TASK INSTRUCTIONS. Below is a block of data; give all of it again word for word.

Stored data

.....

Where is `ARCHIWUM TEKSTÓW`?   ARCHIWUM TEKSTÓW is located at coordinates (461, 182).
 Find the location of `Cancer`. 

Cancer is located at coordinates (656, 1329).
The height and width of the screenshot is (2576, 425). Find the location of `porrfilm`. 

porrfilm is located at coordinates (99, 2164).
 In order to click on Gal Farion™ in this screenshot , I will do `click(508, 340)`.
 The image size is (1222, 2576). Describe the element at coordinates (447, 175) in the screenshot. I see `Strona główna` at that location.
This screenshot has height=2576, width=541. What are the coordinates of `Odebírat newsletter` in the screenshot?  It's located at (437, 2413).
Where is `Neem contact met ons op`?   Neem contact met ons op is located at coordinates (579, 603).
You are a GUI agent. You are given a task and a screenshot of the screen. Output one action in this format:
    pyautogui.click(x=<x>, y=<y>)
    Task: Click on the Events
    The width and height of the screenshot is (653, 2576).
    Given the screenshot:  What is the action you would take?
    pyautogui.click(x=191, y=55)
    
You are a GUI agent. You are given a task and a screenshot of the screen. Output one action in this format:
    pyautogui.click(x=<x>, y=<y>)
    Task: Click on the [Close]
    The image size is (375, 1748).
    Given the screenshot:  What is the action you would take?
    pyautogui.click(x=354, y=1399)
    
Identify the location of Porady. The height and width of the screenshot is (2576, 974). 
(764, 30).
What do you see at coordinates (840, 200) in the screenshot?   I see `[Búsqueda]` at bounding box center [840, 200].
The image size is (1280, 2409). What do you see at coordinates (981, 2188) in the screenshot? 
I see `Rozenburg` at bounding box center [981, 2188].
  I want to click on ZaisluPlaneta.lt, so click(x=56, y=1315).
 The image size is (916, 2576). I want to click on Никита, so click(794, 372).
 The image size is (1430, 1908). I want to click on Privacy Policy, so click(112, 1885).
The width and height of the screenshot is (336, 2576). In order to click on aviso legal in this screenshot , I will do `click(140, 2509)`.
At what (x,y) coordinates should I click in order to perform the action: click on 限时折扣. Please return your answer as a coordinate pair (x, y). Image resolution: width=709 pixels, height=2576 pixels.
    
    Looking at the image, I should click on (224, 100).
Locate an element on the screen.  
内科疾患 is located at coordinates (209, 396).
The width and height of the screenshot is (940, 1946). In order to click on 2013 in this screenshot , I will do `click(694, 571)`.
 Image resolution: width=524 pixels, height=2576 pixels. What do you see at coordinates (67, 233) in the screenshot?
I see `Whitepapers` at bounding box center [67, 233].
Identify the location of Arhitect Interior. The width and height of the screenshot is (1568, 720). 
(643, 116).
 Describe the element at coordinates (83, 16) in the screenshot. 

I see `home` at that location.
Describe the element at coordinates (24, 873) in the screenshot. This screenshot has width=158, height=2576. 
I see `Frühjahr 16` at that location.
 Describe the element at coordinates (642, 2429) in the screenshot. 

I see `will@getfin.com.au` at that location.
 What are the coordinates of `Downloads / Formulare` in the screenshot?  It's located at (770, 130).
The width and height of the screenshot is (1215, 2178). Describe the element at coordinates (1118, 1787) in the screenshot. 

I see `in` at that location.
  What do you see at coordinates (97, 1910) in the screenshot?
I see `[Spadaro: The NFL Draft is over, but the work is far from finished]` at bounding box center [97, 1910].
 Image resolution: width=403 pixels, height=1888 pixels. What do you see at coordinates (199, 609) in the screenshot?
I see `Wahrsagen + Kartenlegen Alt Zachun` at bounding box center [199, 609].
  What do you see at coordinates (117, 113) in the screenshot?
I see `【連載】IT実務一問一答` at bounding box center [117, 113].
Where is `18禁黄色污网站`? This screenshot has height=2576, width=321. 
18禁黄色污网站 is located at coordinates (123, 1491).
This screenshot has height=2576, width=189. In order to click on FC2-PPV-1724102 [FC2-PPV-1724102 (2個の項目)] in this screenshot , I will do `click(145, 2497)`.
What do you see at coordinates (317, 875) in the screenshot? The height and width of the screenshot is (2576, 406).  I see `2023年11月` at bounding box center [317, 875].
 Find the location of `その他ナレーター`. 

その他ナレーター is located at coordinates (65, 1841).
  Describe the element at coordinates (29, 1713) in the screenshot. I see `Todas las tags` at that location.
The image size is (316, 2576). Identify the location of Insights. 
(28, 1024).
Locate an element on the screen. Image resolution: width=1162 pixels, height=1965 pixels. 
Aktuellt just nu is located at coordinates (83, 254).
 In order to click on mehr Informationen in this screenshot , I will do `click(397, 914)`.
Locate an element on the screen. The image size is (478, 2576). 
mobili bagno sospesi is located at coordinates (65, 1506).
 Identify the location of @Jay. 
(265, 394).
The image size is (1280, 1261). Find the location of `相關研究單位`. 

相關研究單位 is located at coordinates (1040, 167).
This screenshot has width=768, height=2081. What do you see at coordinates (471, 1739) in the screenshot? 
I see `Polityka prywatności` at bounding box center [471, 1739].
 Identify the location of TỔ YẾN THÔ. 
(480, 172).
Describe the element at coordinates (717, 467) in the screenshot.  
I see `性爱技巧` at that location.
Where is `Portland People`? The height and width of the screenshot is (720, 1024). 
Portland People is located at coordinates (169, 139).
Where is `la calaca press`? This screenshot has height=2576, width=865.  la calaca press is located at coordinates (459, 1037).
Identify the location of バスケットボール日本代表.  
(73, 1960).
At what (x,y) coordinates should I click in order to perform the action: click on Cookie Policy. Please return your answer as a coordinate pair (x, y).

.....

OUTPUT FOR THIS TASK.
Where is `ARCHIWUM TEKSTÓW`?   ARCHIWUM TEKSTÓW is located at coordinates (461, 182).
 Find the location of `Cancer`. 

Cancer is located at coordinates (656, 1329).
The height and width of the screenshot is (2576, 425). Find the location of `porrfilm`. 

porrfilm is located at coordinates (99, 2164).
 In order to click on Gal Farion™ in this screenshot , I will do `click(508, 340)`.
 The image size is (1222, 2576). Describe the element at coordinates (447, 175) in the screenshot. I see `Strona główna` at that location.
This screenshot has height=2576, width=541. What are the coordinates of `Odebírat newsletter` in the screenshot?  It's located at (437, 2413).
Where is `Neem contact met ons op`?   Neem contact met ons op is located at coordinates (579, 603).
You are a GUI agent. You are given a task and a screenshot of the screen. Output one action in this format:
    pyautogui.click(x=<x>, y=<y>)
    Task: Click on the Events
    The width and height of the screenshot is (653, 2576).
    Given the screenshot:  What is the action you would take?
    pyautogui.click(x=191, y=55)
    
You are a GUI agent. You are given a task and a screenshot of the screen. Output one action in this format:
    pyautogui.click(x=<x>, y=<y>)
    Task: Click on the [Close]
    The image size is (375, 1748).
    Given the screenshot:  What is the action you would take?
    pyautogui.click(x=354, y=1399)
    
Identify the location of Porady. The height and width of the screenshot is (2576, 974). 
(764, 30).
What do you see at coordinates (840, 200) in the screenshot?   I see `[Búsqueda]` at bounding box center [840, 200].
The image size is (1280, 2409). What do you see at coordinates (981, 2188) in the screenshot? 
I see `Rozenburg` at bounding box center [981, 2188].
  I want to click on ZaisluPlaneta.lt, so click(x=56, y=1315).
 The image size is (916, 2576). I want to click on Никита, so click(794, 372).
 The image size is (1430, 1908). I want to click on Privacy Policy, so click(112, 1885).
The width and height of the screenshot is (336, 2576). In order to click on aviso legal in this screenshot , I will do `click(140, 2509)`.
At what (x,y) coordinates should I click in order to perform the action: click on 限时折扣. Please return your answer as a coordinate pair (x, y). Image resolution: width=709 pixels, height=2576 pixels.
    
    Looking at the image, I should click on (224, 100).
Locate an element on the screen.  
内科疾患 is located at coordinates (209, 396).
The width and height of the screenshot is (940, 1946). In order to click on 2013 in this screenshot , I will do `click(694, 571)`.
 Image resolution: width=524 pixels, height=2576 pixels. What do you see at coordinates (67, 233) in the screenshot?
I see `Whitepapers` at bounding box center [67, 233].
Identify the location of Arhitect Interior. The width and height of the screenshot is (1568, 720). 
(643, 116).
 Describe the element at coordinates (83, 16) in the screenshot. 

I see `home` at that location.
Describe the element at coordinates (24, 873) in the screenshot. This screenshot has width=158, height=2576. 
I see `Frühjahr 16` at that location.
 Describe the element at coordinates (642, 2429) in the screenshot. 

I see `will@getfin.com.au` at that location.
 What are the coordinates of `Downloads / Formulare` in the screenshot?  It's located at (770, 130).
The width and height of the screenshot is (1215, 2178). Describe the element at coordinates (1118, 1787) in the screenshot. 

I see `in` at that location.
  What do you see at coordinates (97, 1910) in the screenshot?
I see `[Spadaro: The NFL Draft is over, but the work is far from finished]` at bounding box center [97, 1910].
 Image resolution: width=403 pixels, height=1888 pixels. What do you see at coordinates (199, 609) in the screenshot?
I see `Wahrsagen + Kartenlegen Alt Zachun` at bounding box center [199, 609].
  What do you see at coordinates (117, 113) in the screenshot?
I see `【連載】IT実務一問一答` at bounding box center [117, 113].
Where is `18禁黄色污网站`? This screenshot has height=2576, width=321. 
18禁黄色污网站 is located at coordinates (123, 1491).
This screenshot has height=2576, width=189. In order to click on FC2-PPV-1724102 [FC2-PPV-1724102 (2個の項目)] in this screenshot , I will do `click(145, 2497)`.
What do you see at coordinates (317, 875) in the screenshot? The height and width of the screenshot is (2576, 406).  I see `2023年11月` at bounding box center [317, 875].
 Find the location of `その他ナレーター`. 

その他ナレーター is located at coordinates (65, 1841).
  Describe the element at coordinates (29, 1713) in the screenshot. I see `Todas las tags` at that location.
The image size is (316, 2576). Identify the location of Insights. 
(28, 1024).
Locate an element on the screen. Image resolution: width=1162 pixels, height=1965 pixels. 
Aktuellt just nu is located at coordinates (83, 254).
 In order to click on mehr Informationen in this screenshot , I will do `click(397, 914)`.
Locate an element on the screen. The image size is (478, 2576). 
mobili bagno sospesi is located at coordinates (65, 1506).
 Identify the location of @Jay. 
(265, 394).
The image size is (1280, 1261). Find the location of `相關研究單位`. 

相關研究單位 is located at coordinates (1040, 167).
This screenshot has width=768, height=2081. What do you see at coordinates (471, 1739) in the screenshot? 
I see `Polityka prywatności` at bounding box center [471, 1739].
 Identify the location of TỔ YẾN THÔ. 
(480, 172).
Describe the element at coordinates (717, 467) in the screenshot.  
I see `性爱技巧` at that location.
Where is `Portland People`? The height and width of the screenshot is (720, 1024). 
Portland People is located at coordinates (169, 139).
Where is `la calaca press`? This screenshot has height=2576, width=865.  la calaca press is located at coordinates (459, 1037).
Identify the location of バスケットボール日本代表.  
(73, 1960).
At what (x,y) coordinates should I click in order to perform the action: click on Cookie Policy. Please return your answer as a coordinate pair (x, y).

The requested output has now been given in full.